Saved data entries:
•••

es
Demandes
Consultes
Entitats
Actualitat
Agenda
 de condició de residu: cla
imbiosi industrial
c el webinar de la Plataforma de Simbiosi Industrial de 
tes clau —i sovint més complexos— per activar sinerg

•••

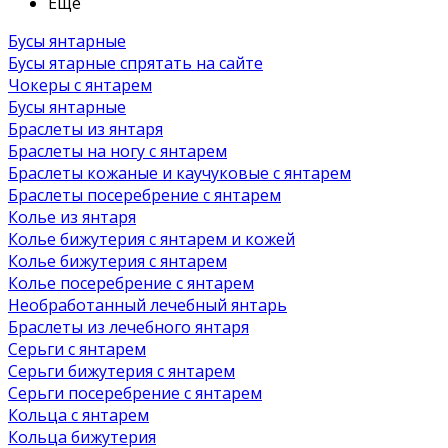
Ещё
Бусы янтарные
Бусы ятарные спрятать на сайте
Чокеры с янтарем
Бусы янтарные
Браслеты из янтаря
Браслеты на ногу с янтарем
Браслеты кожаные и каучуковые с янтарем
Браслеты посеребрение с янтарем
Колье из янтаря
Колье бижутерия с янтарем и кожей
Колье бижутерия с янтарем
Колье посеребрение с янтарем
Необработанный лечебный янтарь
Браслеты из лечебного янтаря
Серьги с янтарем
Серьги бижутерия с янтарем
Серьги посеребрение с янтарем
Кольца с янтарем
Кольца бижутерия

•••

Assigned task ▸
Out of the data above, transcribe exactly and only the lines starting with the line that has "Браслеты из янтаря" and going on through the line that has "Кольца бижутерия", both included.

Exercise solution ▸
Браслеты из янтаря
Браслеты на ногу с янтарем
Браслеты кожаные и каучуковые с янтарем
Браслеты посеребрение с янтарем
Колье из янтаря
Колье бижутерия с янтарем и кожей
Колье бижутерия с янтарем
Колье посеребрение с янтарем
Необработанный лечебный янтарь
Браслеты из лечебного янтаря
Серьги с янтарем
Серьги бижутерия с янтарем
Серьги посеребрение с янтарем
Кольца с янтарем
Кольца бижутерия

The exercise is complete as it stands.